■ **Instructions for the task**
For the word "клетки", count the lines of the data that include it and give only the total.

=== Begin Enclosure ===

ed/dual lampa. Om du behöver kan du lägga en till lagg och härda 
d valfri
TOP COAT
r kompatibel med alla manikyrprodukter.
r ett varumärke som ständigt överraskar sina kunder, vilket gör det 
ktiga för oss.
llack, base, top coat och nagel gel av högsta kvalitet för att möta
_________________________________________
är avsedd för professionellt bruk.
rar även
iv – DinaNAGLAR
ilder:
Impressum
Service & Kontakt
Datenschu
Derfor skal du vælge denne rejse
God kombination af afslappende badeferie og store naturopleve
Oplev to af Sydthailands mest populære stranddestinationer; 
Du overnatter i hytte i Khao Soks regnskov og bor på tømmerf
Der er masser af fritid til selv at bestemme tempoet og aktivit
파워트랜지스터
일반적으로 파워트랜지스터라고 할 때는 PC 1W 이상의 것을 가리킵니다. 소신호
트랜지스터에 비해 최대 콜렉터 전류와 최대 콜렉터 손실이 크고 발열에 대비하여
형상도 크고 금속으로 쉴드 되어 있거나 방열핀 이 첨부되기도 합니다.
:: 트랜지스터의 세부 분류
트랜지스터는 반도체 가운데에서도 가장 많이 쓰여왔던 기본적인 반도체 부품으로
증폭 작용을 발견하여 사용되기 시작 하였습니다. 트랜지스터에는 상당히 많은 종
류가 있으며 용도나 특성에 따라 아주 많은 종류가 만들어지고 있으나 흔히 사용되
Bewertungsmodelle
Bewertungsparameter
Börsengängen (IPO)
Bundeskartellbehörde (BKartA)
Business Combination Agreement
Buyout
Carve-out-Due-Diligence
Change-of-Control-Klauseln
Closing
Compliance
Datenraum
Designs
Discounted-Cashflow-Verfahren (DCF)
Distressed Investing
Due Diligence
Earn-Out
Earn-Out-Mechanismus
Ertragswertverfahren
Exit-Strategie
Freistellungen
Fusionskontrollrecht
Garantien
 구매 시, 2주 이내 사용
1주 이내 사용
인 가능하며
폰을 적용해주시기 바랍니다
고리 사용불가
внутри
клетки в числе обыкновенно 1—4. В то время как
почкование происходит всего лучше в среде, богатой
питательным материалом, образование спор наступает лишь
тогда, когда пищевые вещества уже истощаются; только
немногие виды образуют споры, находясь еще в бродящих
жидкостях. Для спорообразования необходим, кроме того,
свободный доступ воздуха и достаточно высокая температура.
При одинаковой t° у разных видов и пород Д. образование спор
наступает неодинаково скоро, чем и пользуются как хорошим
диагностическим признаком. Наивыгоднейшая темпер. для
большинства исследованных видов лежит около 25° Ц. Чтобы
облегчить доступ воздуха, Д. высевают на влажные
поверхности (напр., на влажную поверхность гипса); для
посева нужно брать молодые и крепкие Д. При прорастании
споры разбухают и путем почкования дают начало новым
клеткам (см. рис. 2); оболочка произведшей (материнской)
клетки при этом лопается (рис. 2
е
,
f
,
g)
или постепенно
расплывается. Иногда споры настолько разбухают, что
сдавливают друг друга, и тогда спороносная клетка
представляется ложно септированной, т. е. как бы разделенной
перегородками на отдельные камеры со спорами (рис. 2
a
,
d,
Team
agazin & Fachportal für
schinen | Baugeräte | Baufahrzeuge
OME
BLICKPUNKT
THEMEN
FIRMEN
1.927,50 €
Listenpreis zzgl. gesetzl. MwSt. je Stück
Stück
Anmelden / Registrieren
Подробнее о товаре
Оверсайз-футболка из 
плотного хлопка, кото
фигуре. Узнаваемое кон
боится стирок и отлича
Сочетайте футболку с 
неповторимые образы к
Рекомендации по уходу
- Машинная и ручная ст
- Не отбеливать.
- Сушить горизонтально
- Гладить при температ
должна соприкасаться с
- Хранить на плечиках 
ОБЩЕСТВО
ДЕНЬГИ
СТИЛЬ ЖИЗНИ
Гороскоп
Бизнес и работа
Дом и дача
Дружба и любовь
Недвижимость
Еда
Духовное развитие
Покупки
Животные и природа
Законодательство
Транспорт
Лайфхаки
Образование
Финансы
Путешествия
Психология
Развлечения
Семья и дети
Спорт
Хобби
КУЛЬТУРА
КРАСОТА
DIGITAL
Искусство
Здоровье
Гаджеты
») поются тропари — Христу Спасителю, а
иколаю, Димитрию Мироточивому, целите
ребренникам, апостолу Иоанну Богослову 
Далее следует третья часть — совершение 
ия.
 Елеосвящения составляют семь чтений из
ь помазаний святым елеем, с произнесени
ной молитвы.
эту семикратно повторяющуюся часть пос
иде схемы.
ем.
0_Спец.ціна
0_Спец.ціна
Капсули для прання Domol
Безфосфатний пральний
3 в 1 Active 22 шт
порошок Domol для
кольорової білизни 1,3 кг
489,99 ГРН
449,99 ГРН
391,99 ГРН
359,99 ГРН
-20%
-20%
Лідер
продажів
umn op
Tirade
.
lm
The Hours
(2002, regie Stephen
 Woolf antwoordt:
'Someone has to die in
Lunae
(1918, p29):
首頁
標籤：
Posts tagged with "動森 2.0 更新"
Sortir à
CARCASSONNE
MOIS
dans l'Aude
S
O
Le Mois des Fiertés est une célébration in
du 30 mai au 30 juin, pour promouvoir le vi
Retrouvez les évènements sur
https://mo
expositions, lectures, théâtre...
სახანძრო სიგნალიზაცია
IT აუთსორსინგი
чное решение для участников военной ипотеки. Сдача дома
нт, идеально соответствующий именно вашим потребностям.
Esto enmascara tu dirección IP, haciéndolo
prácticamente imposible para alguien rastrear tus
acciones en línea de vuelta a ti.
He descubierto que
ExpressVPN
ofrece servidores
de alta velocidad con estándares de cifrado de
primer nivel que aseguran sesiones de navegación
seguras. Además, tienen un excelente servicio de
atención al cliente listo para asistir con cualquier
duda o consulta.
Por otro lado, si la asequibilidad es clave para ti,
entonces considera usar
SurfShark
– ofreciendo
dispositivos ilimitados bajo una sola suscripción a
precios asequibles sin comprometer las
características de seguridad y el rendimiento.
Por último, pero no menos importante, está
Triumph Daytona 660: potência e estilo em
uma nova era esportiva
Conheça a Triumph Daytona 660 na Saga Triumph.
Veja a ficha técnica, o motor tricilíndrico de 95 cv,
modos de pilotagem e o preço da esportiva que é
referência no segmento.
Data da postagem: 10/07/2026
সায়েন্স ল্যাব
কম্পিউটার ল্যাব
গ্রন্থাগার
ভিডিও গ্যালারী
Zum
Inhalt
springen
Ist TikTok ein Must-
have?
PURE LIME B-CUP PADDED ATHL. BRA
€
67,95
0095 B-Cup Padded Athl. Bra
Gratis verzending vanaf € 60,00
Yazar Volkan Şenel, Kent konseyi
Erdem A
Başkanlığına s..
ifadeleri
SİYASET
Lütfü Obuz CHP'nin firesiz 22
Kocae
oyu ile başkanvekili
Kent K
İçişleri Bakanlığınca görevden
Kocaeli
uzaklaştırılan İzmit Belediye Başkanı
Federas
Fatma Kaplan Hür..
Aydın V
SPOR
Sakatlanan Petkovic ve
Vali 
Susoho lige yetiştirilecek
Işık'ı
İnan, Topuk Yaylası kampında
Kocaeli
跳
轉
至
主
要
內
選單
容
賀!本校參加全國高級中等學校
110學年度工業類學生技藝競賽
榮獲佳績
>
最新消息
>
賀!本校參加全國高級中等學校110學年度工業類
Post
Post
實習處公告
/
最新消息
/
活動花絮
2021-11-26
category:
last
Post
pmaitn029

=== End Enclosure ===

■ **Written solution**
2